*** Opening Source data ***

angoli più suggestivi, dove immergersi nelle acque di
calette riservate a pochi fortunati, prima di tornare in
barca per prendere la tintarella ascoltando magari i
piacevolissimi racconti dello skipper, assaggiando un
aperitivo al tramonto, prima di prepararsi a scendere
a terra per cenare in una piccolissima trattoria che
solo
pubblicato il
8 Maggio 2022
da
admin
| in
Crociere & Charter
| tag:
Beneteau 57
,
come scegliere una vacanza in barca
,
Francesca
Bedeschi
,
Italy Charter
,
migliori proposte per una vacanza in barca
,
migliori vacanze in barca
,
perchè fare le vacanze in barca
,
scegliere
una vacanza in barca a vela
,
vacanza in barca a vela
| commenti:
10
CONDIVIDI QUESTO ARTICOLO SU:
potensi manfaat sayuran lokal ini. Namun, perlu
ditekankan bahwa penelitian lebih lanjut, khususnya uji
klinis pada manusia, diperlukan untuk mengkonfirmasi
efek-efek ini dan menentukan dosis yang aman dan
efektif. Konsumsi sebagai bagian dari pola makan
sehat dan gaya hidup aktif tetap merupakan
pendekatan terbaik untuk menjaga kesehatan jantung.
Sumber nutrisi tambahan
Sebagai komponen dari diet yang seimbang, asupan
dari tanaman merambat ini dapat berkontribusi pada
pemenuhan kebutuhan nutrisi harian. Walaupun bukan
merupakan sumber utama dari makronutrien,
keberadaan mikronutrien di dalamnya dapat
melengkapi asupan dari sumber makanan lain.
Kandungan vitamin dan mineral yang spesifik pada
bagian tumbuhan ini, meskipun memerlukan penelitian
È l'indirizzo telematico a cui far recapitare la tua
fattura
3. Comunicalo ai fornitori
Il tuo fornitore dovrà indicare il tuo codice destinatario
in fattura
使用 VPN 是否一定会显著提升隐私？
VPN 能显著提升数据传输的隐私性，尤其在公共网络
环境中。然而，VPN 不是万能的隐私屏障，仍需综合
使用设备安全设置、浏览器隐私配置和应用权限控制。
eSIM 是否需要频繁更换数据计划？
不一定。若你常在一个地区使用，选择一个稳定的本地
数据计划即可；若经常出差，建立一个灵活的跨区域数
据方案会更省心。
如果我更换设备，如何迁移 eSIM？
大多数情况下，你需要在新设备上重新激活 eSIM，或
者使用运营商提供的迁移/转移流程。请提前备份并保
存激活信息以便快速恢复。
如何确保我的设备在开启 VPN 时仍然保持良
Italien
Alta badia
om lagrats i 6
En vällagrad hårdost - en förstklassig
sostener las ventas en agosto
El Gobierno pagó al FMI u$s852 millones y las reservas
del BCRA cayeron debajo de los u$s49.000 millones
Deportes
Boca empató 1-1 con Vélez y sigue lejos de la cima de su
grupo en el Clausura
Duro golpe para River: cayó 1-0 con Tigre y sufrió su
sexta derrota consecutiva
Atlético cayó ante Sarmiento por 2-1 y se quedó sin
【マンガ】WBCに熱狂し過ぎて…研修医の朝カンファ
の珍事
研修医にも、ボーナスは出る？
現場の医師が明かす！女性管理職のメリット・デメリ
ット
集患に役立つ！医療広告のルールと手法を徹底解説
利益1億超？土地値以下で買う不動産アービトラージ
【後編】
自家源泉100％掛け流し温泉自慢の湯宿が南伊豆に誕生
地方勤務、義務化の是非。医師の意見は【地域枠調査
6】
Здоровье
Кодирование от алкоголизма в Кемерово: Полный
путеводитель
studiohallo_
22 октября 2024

*** Closing Source data ***

• **Problem statement**
In the records above, locate the lines holding the word "merupakan". Copy each of them.

• **Solution for this exercise**
sehat dan gaya hidup aktif tetap merupakan
merupakan sumber utama dari makronutrien,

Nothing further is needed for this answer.